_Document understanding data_
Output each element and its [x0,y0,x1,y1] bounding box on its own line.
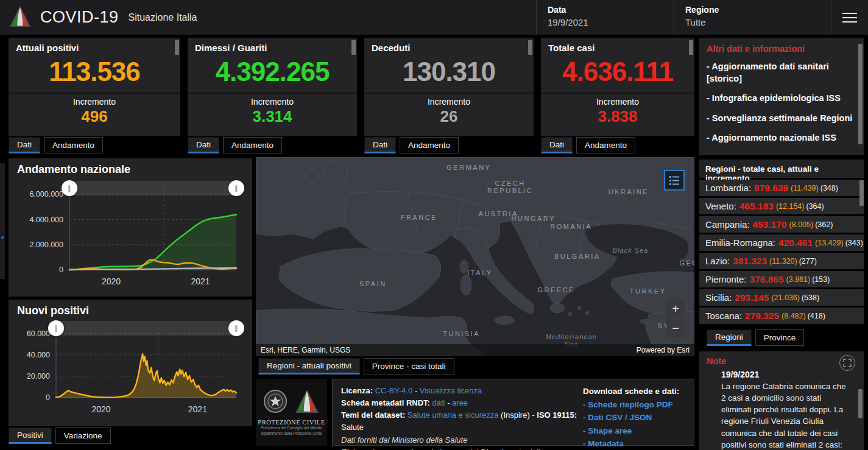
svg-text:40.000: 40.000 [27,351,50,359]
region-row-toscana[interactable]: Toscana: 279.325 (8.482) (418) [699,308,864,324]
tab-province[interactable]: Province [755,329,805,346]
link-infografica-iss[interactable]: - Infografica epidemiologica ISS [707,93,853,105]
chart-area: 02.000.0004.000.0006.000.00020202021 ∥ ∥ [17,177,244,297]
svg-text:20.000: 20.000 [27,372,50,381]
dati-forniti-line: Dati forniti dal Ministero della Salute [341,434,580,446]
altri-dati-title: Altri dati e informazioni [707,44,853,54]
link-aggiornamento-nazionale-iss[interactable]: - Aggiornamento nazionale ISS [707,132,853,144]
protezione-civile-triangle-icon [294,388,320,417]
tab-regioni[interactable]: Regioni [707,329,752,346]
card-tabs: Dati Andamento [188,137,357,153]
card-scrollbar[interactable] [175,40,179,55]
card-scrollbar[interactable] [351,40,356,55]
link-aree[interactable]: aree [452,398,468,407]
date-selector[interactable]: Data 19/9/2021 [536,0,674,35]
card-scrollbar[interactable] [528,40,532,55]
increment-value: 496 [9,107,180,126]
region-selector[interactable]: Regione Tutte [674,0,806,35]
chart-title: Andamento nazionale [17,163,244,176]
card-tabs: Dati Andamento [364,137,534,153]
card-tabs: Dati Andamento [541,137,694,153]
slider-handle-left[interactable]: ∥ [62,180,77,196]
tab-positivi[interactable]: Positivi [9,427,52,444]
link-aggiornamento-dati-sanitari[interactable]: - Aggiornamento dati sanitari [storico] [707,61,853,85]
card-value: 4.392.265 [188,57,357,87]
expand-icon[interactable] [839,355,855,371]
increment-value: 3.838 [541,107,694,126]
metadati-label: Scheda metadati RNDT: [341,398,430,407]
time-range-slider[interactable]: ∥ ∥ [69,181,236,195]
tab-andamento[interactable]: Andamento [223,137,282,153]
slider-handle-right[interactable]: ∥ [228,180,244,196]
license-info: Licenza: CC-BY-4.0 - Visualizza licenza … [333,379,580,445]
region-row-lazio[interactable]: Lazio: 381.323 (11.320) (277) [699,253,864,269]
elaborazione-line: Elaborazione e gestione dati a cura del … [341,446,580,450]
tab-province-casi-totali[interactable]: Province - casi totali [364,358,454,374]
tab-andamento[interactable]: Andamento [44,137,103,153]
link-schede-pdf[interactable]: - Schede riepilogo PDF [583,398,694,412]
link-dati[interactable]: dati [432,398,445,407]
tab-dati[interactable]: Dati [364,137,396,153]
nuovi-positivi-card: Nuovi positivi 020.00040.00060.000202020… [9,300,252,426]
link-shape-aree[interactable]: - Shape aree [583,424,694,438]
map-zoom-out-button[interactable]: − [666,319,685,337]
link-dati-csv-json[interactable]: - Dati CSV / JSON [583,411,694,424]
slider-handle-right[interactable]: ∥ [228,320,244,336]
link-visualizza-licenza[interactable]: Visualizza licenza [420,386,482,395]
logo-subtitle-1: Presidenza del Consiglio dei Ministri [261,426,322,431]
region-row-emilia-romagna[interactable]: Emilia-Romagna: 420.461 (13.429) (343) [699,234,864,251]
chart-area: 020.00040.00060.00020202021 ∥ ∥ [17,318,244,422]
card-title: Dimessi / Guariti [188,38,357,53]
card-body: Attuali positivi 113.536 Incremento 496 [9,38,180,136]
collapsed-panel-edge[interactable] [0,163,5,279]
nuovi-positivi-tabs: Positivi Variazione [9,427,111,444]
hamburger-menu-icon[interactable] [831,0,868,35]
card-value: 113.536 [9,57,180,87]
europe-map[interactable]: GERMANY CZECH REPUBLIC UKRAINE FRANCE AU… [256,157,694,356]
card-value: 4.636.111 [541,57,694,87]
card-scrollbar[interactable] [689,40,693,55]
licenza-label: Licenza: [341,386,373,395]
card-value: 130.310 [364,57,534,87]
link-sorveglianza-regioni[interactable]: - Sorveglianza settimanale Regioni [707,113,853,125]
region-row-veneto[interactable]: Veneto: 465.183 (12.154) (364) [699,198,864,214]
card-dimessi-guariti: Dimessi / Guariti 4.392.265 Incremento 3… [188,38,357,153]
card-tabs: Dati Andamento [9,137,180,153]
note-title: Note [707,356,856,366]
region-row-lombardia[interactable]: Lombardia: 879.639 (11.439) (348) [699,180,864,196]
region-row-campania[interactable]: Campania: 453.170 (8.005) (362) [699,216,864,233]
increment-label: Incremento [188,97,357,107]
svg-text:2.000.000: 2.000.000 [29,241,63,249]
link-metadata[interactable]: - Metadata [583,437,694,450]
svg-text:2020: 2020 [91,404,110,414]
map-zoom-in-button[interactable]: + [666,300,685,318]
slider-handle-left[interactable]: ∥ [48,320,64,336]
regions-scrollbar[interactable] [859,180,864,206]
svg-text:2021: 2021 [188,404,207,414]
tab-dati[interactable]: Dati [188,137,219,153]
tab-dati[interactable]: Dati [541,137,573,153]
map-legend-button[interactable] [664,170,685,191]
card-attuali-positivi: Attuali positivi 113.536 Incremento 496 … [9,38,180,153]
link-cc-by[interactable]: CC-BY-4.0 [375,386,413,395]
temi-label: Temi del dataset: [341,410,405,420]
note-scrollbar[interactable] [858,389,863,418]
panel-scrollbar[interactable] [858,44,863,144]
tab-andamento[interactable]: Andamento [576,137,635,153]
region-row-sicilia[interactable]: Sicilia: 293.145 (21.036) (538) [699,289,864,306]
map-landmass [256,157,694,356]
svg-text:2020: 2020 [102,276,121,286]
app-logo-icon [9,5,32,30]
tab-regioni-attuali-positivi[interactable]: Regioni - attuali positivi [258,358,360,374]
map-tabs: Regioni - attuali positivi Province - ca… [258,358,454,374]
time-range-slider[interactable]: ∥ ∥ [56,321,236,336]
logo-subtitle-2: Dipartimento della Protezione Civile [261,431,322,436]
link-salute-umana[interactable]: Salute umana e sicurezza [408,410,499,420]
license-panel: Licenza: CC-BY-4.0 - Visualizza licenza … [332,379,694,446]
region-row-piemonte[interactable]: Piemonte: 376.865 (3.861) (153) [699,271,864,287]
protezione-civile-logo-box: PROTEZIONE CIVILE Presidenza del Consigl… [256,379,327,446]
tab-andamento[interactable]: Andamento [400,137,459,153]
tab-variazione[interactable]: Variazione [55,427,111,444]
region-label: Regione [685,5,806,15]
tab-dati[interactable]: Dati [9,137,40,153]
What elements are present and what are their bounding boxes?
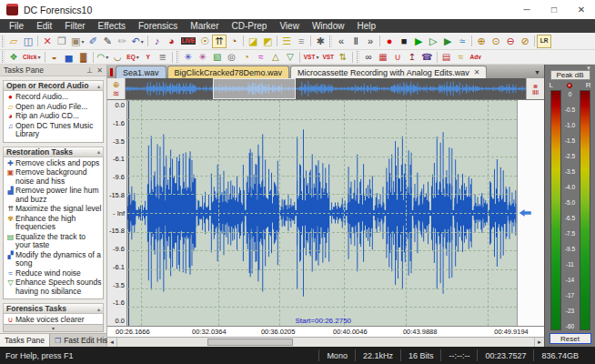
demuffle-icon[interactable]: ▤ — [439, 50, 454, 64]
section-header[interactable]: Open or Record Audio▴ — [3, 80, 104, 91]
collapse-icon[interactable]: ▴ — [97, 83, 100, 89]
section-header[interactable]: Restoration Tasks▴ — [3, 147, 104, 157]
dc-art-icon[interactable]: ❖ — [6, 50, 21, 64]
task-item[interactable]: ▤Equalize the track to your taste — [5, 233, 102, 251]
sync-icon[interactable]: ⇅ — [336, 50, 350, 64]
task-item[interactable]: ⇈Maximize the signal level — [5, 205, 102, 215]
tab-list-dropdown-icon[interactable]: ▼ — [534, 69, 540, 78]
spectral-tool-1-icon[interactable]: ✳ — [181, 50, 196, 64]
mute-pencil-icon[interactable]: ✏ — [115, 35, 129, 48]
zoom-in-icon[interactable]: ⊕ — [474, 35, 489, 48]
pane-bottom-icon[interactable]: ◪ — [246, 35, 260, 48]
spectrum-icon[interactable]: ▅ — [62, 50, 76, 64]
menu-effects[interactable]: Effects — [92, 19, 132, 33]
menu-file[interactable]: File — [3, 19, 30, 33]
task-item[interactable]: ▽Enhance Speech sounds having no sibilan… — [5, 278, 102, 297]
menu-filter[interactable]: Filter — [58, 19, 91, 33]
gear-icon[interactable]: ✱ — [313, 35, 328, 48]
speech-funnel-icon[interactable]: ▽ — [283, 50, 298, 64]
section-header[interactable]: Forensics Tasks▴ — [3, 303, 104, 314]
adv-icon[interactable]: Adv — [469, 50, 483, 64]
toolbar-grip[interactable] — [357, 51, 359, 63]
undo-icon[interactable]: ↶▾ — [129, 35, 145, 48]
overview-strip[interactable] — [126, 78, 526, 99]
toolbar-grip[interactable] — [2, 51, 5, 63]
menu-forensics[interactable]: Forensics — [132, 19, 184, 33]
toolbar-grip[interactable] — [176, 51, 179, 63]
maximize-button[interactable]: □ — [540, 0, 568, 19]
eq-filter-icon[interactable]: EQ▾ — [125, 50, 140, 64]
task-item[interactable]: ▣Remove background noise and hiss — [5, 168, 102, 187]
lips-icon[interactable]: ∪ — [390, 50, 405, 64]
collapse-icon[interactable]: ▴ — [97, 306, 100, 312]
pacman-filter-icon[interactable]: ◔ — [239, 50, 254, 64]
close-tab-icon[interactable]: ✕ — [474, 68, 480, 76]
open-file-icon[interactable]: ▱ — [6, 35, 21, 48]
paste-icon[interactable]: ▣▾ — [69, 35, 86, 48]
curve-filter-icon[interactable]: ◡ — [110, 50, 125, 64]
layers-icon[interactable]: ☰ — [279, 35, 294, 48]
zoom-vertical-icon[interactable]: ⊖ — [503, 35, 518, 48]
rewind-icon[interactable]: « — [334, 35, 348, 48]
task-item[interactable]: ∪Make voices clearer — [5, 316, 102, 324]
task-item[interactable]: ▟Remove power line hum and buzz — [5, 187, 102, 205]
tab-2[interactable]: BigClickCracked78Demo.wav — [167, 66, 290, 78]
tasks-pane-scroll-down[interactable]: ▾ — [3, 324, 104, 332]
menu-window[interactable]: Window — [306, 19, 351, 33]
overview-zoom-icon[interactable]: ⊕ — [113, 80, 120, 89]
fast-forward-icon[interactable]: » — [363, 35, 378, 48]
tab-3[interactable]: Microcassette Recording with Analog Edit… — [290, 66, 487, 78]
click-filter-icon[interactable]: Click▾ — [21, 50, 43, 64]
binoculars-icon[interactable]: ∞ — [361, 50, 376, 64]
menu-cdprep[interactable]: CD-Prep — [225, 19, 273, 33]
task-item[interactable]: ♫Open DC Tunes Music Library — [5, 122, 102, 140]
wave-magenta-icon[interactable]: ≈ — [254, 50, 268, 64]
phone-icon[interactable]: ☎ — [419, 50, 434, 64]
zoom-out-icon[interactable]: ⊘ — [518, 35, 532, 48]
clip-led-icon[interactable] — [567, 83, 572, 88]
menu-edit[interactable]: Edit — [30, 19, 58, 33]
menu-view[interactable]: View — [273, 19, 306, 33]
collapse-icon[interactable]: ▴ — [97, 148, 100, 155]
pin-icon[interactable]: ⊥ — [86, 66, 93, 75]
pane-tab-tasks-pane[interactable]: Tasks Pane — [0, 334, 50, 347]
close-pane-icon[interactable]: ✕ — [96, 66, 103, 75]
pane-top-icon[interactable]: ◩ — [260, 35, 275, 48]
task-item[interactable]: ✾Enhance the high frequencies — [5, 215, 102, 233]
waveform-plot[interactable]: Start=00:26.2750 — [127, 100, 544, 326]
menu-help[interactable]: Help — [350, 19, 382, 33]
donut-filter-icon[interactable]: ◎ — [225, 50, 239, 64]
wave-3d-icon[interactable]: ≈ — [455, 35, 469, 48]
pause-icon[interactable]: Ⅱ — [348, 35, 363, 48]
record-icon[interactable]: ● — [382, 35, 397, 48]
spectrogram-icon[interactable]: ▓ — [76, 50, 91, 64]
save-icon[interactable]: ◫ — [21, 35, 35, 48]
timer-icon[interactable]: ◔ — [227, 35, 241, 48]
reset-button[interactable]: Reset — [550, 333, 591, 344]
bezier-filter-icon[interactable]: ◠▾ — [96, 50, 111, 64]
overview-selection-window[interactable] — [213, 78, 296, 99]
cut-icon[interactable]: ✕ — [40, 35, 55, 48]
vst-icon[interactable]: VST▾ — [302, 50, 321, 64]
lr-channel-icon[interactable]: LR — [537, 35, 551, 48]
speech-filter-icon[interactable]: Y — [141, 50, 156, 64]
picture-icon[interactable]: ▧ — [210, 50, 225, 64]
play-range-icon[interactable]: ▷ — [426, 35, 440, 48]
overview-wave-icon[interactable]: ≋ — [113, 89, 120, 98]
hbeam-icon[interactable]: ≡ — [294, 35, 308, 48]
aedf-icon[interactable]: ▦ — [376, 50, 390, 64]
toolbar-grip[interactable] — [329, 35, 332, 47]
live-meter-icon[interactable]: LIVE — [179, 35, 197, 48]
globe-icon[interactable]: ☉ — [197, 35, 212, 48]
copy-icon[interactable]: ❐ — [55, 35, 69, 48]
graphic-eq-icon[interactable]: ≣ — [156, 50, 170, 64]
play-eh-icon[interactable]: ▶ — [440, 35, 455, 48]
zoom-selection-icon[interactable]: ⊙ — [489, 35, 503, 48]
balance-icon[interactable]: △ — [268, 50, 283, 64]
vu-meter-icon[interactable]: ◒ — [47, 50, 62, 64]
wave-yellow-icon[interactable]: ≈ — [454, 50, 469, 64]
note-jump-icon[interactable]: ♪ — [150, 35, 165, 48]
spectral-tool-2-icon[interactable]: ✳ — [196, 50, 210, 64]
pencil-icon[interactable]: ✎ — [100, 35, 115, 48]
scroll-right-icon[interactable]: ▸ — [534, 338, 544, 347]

_What you are asked to do_
Among the lines above, find each one containing the string "zoom" and copy it.

_Reply_
map-zoom-out-button[interactable]: − [666,319,685,337]
map-zoom-in-button[interactable]: + [666,300,685,318]
zoom-in-icon[interactable]: ⊕ — [474, 35, 489, 48]
zoom-vertical-icon[interactable]: ⊖ — [503, 35, 518, 48]
overview-zoom-icon[interactable]: ⊕ — [113, 80, 120, 89]
zoom-out-icon[interactable]: ⊘ — [518, 35, 532, 48]
zoom-selection-icon[interactable]: ⊙ — [489, 35, 503, 48]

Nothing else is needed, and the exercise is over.